La guerre du Viet Nam, source de tant de contestation et de tant de dissensions aux États-Unis, a inspiré au Professeur Taylor Nuremberg and Vietnam: an American Tragedy (1971), livre dans lequel, en peu de pages mais avec des mots percutants, l’auteur critique un grand nombre, mais non la totalité, des aspects des opérations militaires américaines lors de ce conflit. Il critique également — à juste titre — les informations erronées données par le juge militaire au sujet de la responsabilité de la hiérarchie, lors du procès du commandant de companie de l’armée américaine impliqué dans le massacre, le 16 mars 1968, de centaines de civils à My Lai. Ces informations erronées ont débouché sur l’acquittement de l’accusé.

J’ai eu le grand plaisir, à plus d’une dizaine d’occasions, de prendre place aux côtés du Professeur Taylor lors de conférences prononcées devant des officiers de l’armée américaine, dans différentes écoles militaires. Entre nous, les points de divergence étaient bien moins nombreux que les points sur lesquels nos opinions concordaient et nos rares désaccords n’étaient jamais réellement importants. J’avais, pour Taylor, un très grand respect et je m’incline devant l’expérience et les connaissances immenses de ce gentleman .

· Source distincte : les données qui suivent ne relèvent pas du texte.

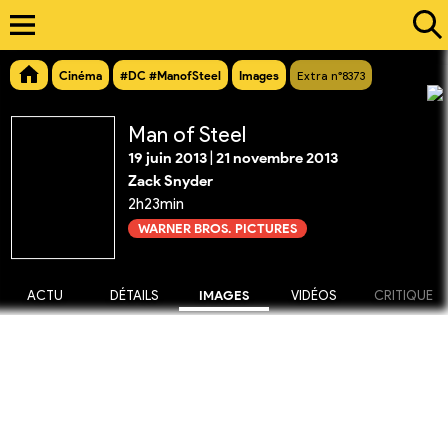
Cinéma
#DC #ManofSteel
Images
Extra n°8373
Man of Steel
19 juin 2013
|
21 novembre 2013
Zack Snyder
2h23min
WARNER BROS. PICTURES
ACTU
DÉTAILS
IMAGES
VIDÉOS
CRITIQUE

Certes, Taylor n’avait pas toujours raison. Par exemple, lors de la deuxième série de procès de Nuremberg, il a tenté de faire admettre que la condamnation, en décembre 1945, du général Tomoyuki Yamashita par un tribunal militaire américain siégeant aux Philippines appuyait la thèse en faveur de la stricte responsabilité des commandants pour les crimes commis par leurs subordonnés ; l’argument de Taylor a été rejeté par les tribunaux [4 ] . Lors de la dernière conférence à laquelle nous avons participé ensemble, en 1992, Taylor a laissé entendre que la nécessité militaire pourrait autoriser l’exécution de prisonniers de guerre capturés par une patrouille ennemie opérant très à l’intérieur des lignes ennemies. Or, un tel acte constituerait à la fois une violation de l’article 13 et une infraction grave au sens de l’article 130 de la IIIe Convention de Genève. Néanmoins, Taylor a consacré, avec talent, tant d’années de sa vie au service de la nation et il avait un tel respect du droit de la guerre que nous ne saurions lui tenir rigueur de deux impairs, qui n’ont provoqué aucune souffrance et qui, comparés à l’inestimable contribution apportée par Taylor, paraissent bien peu de chose.

Notes:  

1. Voir Trials of war criminals before the Nuremberg Military Tribunals under Control Council Law No. 10, 15 volumes, 1946-1951.

2. Outre son rapport officiel et les cas officiels, voir T. Taylor, « Nuremberg Trials — War Crimes and International Law », International Conciliation , No. 450, avril 1949, pp. 241 à 371.

3. Publié en français en 1995 (Éditions du Seuil) sous le titre « Telford Taylor, Procureur à Nuremberg ».

4. Voir, par exemple, États-Unis contre von Leeb (The « High Command Case »), op. cit. note 1, vol. XI, 1948, pp. 510-511 et 544.